> **REQUIRED ACTION**
Below are some records; return each one exactly.

*** Opening DATA EXTRACTS ***

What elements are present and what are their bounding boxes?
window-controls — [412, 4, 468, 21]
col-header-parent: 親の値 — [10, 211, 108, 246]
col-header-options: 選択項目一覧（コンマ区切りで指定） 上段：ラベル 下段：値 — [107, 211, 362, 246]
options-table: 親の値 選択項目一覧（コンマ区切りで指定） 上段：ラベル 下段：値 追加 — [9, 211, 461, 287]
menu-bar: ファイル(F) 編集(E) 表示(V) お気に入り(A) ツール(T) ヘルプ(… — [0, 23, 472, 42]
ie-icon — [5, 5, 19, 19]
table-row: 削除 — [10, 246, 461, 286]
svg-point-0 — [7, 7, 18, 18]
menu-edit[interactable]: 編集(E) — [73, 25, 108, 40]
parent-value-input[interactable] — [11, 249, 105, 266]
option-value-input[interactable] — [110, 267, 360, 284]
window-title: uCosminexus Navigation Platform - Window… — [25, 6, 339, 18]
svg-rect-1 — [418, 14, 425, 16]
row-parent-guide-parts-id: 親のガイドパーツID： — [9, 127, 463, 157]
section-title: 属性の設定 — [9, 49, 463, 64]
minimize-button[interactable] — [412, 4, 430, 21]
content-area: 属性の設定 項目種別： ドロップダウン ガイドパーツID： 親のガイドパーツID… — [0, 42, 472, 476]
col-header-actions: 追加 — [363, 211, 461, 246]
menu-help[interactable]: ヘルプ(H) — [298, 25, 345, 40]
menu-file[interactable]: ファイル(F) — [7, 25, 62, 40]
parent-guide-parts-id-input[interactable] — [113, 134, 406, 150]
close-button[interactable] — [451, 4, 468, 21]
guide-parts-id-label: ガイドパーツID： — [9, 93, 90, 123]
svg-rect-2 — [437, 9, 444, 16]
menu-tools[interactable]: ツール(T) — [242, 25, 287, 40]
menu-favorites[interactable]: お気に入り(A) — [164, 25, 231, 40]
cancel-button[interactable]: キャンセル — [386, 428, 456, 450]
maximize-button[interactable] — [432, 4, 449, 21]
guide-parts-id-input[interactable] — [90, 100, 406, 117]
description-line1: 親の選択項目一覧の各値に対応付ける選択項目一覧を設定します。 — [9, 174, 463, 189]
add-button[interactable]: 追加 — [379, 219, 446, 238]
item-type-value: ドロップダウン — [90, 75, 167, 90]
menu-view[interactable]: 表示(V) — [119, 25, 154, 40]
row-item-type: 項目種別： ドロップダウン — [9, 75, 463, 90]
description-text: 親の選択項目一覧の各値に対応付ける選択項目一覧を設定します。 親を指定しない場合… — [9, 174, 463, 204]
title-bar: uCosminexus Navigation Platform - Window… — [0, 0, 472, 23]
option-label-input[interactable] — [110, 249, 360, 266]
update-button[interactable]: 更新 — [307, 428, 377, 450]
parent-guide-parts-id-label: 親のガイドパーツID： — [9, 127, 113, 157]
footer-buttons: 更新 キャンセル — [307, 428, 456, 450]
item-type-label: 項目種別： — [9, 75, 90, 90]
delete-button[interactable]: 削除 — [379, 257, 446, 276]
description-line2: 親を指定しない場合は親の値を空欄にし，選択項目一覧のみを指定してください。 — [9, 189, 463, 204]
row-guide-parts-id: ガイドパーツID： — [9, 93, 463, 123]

*** Closing DATA EXTRACTS ***

> **EXPECTED OUTPUT**
What elements are present and what are their bounding boxes?
window-controls — [412, 4, 468, 21]
col-header-parent: 親の値 — [10, 211, 108, 246]
col-header-options: 選択項目一覧（コンマ区切りで指定） 上段：ラベル 下段：値 — [107, 211, 362, 246]
options-table: 親の値 選択項目一覧（コンマ区切りで指定） 上段：ラベル 下段：値 追加 — [9, 211, 461, 287]
menu-bar: ファイル(F) 編集(E) 表示(V) お気に入り(A) ツール(T) ヘルプ(… — [0, 23, 472, 42]
ie-icon — [5, 5, 19, 19]
table-row: 削除 — [10, 246, 461, 286]
svg-point-0 — [7, 7, 18, 18]
menu-edit[interactable]: 編集(E) — [73, 25, 108, 40]
parent-value-input[interactable] — [11, 249, 105, 266]
option-value-input[interactable] — [110, 267, 360, 284]
window-title: uCosminexus Navigation Platform - Window… — [25, 6, 339, 18]
svg-rect-1 — [418, 14, 425, 16]
row-parent-guide-parts-id: 親のガイドパーツID： — [9, 127, 463, 157]
section-title: 属性の設定 — [9, 49, 463, 64]
minimize-button[interactable] — [412, 4, 430, 21]
content-area: 属性の設定 項目種別： ドロップダウン ガイドパーツID： 親のガイドパーツID… — [0, 42, 472, 476]
col-header-actions: 追加 — [363, 211, 461, 246]
menu-help[interactable]: ヘルプ(H) — [298, 25, 345, 40]
menu-file[interactable]: ファイル(F) — [7, 25, 62, 40]
parent-guide-parts-id-input[interactable] — [113, 134, 406, 150]
close-button[interactable] — [451, 4, 468, 21]
guide-parts-id-label: ガイドパーツID： — [9, 93, 90, 123]
svg-rect-2 — [437, 9, 444, 16]
menu-tools[interactable]: ツール(T) — [242, 25, 287, 40]
menu-favorites[interactable]: お気に入り(A) — [164, 25, 231, 40]
cancel-button[interactable]: キャンセル — [386, 428, 456, 450]
maximize-button[interactable] — [432, 4, 449, 21]
guide-parts-id-input[interactable] — [90, 100, 406, 117]
description-line1: 親の選択項目一覧の各値に対応付ける選択項目一覧を設定します。 — [9, 174, 463, 189]
add-button[interactable]: 追加 — [379, 219, 446, 238]
item-type-value: ドロップダウン — [90, 75, 167, 90]
menu-view[interactable]: 表示(V) — [119, 25, 154, 40]
row-item-type: 項目種別： ドロップダウン — [9, 75, 463, 90]
description-text: 親の選択項目一覧の各値に対応付ける選択項目一覧を設定します。 親を指定しない場合… — [9, 174, 463, 204]
title-bar: uCosminexus Navigation Platform - Window… — [0, 0, 472, 23]
option-label-input[interactable] — [110, 249, 360, 266]
update-button[interactable]: 更新 — [307, 428, 377, 450]
parent-guide-parts-id-label: 親のガイドパーツID： — [9, 127, 113, 157]
footer-buttons: 更新 キャンセル — [307, 428, 456, 450]
item-type-label: 項目種別： — [9, 75, 90, 90]
delete-button[interactable]: 削除 — [379, 257, 446, 276]
description-line2: 親を指定しない場合は親の値を空欄にし，選択項目一覧のみを指定してください。 — [9, 189, 463, 204]
row-guide-parts-id: ガイドパーツID： — [9, 93, 463, 123]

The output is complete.